Pay attention to short keys and blank lines. Eliminate all blank lines, perhaps? One blank line make it readable at times. Short keys (like roman numerals) appear to be duplicate keys but aren’t. Protect your unique markers by ignoring short keys below some minimum length.
But the second report is also valuable. The second report will show you how many lines you deleted. Where those lines came from. Who they belonged to. That way you can avoid deleting critical information by mistake. You’ll start to learn about your data habits. Perhaps you see that your teammates are adding unnecessary spaces all the time. Or maybe product names goes back-and-forth between sentence case and title case. Each cleanup reveals a process failing somewhere along the line.
I’ve heard people say they believe this is something that could of been fixed by just running deduplication on the data. It’s not so easy. Each step has to be checked.
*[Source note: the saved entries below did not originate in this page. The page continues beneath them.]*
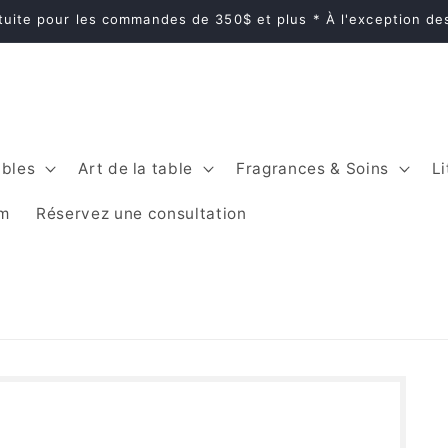
atuite pour les commandes de 350$ et plus * À l'exception d
bles
Art de la table
Fragrances & Soins
Li
im
Réservez une consultation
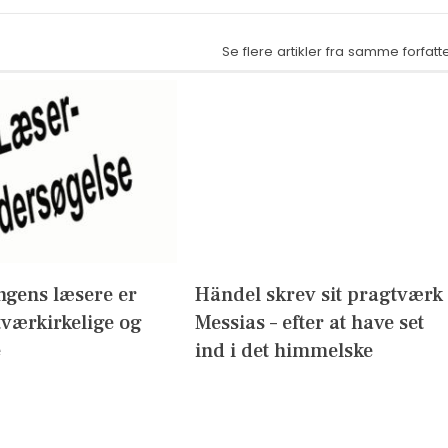
Se flere artikler fra samme forfatt
ngens læsere er
Händel skrev sit pragtværk
 tværkirkelige og
Messias – efter at have set
e
ind i det himmelske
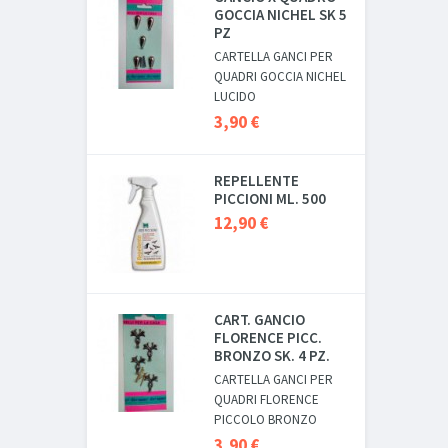
GOCCIA NICHEL SK 5
PZ
CARTELLA GANCI PER
QUADRI GOCCIA NICHEL
LUCIDO
3,90 €
REPELLENTE
PICCIONI ML. 500
12,90 €
CART. GANCIO
FLORENCE PICC.
BRONZO SK. 4 PZ.
CARTELLA GANCI PER
QUADRI FLORENCE
PICCOLO BRONZO
3,90 €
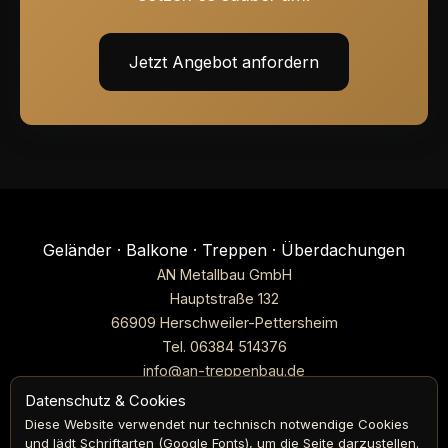
Jetzt Angebot anfordern
Geländer · Balkone · Treppen · Überdachungen
AN Metallbau GmbH
Hauptstraße 132
66909 Herschweiler-Pettersheim
Tel.
06384 514376
info@an-treppenbau.de
Leistungen
Referenzen
Ratgeber
Förderung
Über uns
Datenschutz & Cookies
Kontakt
Diese Website verwendet nur technisch notwendige Cookies
und lädt Schriftarten (Google Fonts), um die Seite darzustellen.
Sometimes you have to repeat the process, using different rules. When done well, workflows use the output of clean for their next input. Put the cleaned results back in, then do it all again until your list is correct.
Deleting duplicates isn’t perfect. It’s intentional. Each cleaned list reflects what you think are repeats. If you select the right things, it will feel like less work. The repetitions goes away, and the clarity stays.